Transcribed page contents
· · · · ·

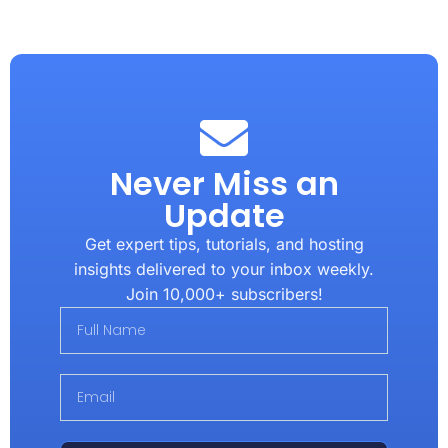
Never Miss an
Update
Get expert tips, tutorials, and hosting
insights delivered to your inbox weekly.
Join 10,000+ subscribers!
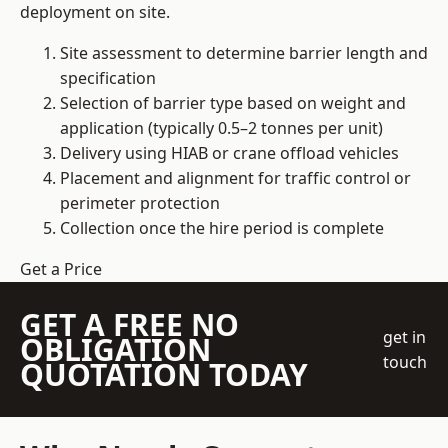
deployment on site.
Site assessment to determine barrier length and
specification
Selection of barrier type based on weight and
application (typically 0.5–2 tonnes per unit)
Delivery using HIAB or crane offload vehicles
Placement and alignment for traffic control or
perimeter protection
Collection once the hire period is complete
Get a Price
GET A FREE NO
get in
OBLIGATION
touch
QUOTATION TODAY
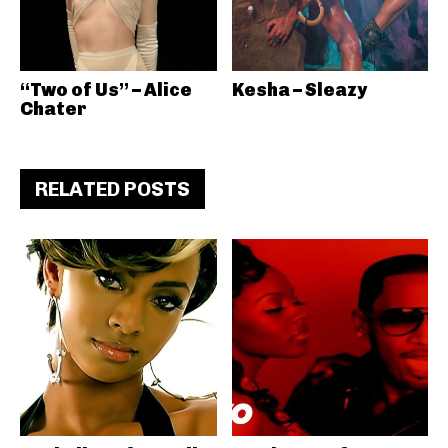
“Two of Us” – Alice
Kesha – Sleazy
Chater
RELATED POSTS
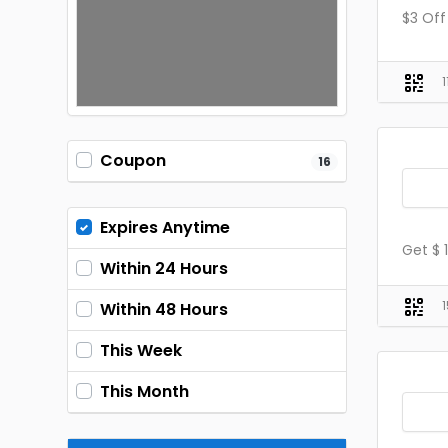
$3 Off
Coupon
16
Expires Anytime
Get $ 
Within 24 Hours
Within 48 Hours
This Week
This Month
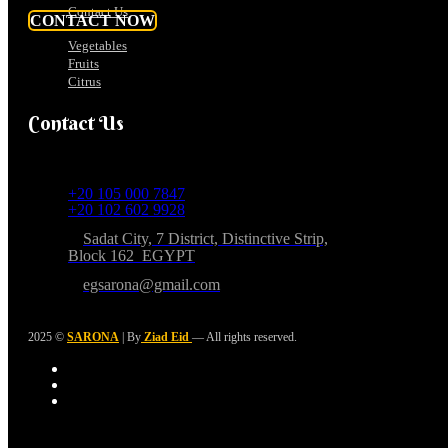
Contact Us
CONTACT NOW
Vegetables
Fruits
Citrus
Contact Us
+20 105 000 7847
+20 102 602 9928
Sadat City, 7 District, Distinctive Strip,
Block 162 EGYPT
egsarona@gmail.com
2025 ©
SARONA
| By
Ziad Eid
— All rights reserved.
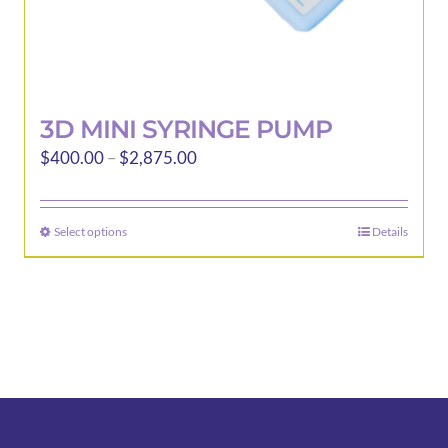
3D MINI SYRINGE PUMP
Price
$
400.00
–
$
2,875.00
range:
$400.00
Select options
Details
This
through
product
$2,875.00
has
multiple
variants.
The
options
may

· · · · ·

_Directions_
Repeat, exactly and only, the lines from the one containing "Kesha – Sleazy" through the final line of the data, both ends included, leaving out any picture.

_Answer for this exercise_
Kesha – Sleazy
Chater
RELATED POSTS
$3 Off
Coupon
16
Expires Anytime
Get $ 
Within 24 Hours
Within 48 Hours
This Week
This Month
Contact Us
CONTACT NOW
Vegetables
Fruits
Citrus
Contact Us
+20 105 000 7847
+20 102 602 9928
Sadat City, 7 District, Distinctive Strip,
Block 162 EGYPT
egsarona@gmail.com
2025 ©
SARONA
| By
Ziad Eid
— All rights reserved.
3D MINI SYRINGE PUMP
Price
$
400.00
–
$
2,875.00
range:
$400.00
Select options
Details
This
through
product
$2,875.00
has
multiple
variants.
The
options
may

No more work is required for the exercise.